Document layout analysis data
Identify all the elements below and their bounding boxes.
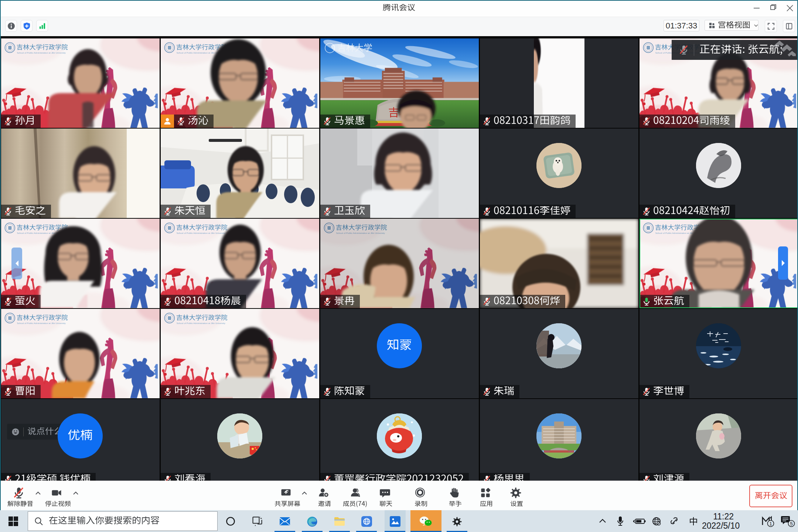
svg-text:1: 1: [769, 521, 772, 526]
svg-text:5: 5: [790, 521, 792, 526]
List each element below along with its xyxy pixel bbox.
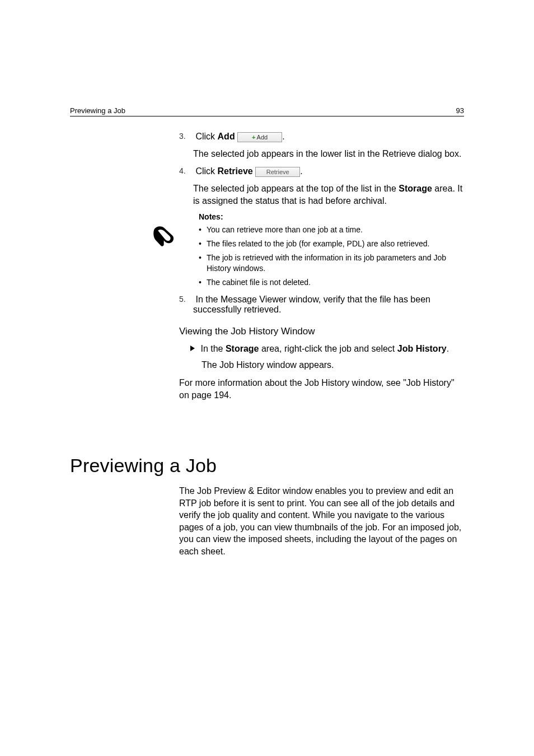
header-left: Previewing a Job [70, 106, 125, 115]
ui-term: Storage [226, 344, 259, 353]
step-4: 4. Click Retrieve Retrieve. The selected… [179, 166, 464, 287]
action-result: The Job History window appears. [202, 359, 464, 371]
notes-list: You can retrieve more than one job at a … [193, 225, 464, 287]
ui-term: Add [218, 132, 235, 141]
procedure-steps: 3. Click Add +Add. The selected job appe… [179, 132, 464, 315]
sub-heading: Viewing the Job History Window [179, 326, 464, 337]
plus-icon: + [252, 134, 255, 141]
text-run: In the [200, 344, 225, 353]
section-title: Previewing a Job [70, 455, 217, 477]
step-text: Click [195, 166, 217, 176]
add-button[interactable]: +Add [237, 132, 282, 142]
text-run: The selected job appears at the top of t… [193, 184, 399, 193]
step-result: The selected job appears in the lower li… [193, 148, 464, 160]
retrieve-button[interactable]: Retrieve [255, 167, 300, 177]
add-button-label: Add [257, 134, 268, 141]
step-punct: . [282, 132, 284, 141]
ui-term: Storage [399, 184, 432, 193]
step-result: The selected job appears at the top of t… [193, 183, 464, 207]
step-punct: . [300, 166, 302, 176]
cross-reference: For more information about the Job Histo… [179, 377, 464, 401]
section-paragraph: The Job Preview & Editor window enables … [179, 485, 464, 558]
page-header: Previewing a Job 93 [70, 106, 464, 116]
list-item: The job is retrieved with the informatio… [193, 253, 464, 274]
step-3: 3. Click Add +Add. The selected job appe… [179, 132, 464, 160]
step-5: 5. In the Message Viewer window, verify … [179, 295, 464, 315]
list-item: You can retrieve more than one job at a … [193, 225, 464, 235]
notes-heading: Notes: [199, 212, 464, 221]
step-number: 5. [179, 295, 193, 304]
step-text: In the Message Viewer window, verify tha… [193, 295, 430, 314]
step-text: Click [195, 132, 217, 141]
text-run: . [447, 344, 449, 353]
pointing-hand-icon [153, 240, 176, 249]
text-run: area, right-click the job and select [259, 344, 397, 353]
list-item: The cabinet file is not deleted. [193, 277, 464, 288]
step-number: 4. [179, 166, 193, 175]
retrieve-button-label: Retrieve [266, 169, 289, 175]
triangle-bullet-icon [190, 346, 195, 351]
ui-term: Job History [397, 344, 447, 353]
header-page-number: 93 [456, 106, 464, 115]
note-margin-icon [153, 224, 181, 250]
notes-block: Notes: You can retrieve more than one jo… [193, 212, 464, 287]
action-line: In the Storage area, right-click the job… [190, 343, 464, 355]
ui-term: Retrieve [218, 166, 253, 176]
list-item: The files related to the job (for exampl… [193, 239, 464, 249]
step-number: 3. [179, 132, 193, 141]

— Your objective —
Copy out each line in the preceding records that contains "item".

— Reply —
list-item: The job is retrieved with the informatio… [193, 253, 464, 274]
list-item: You can retrieve more than one job at a … [193, 225, 464, 235]
list-item: The cabinet file is not deleted. [193, 277, 464, 288]
list-item: The files related to the job (for exampl… [193, 239, 464, 249]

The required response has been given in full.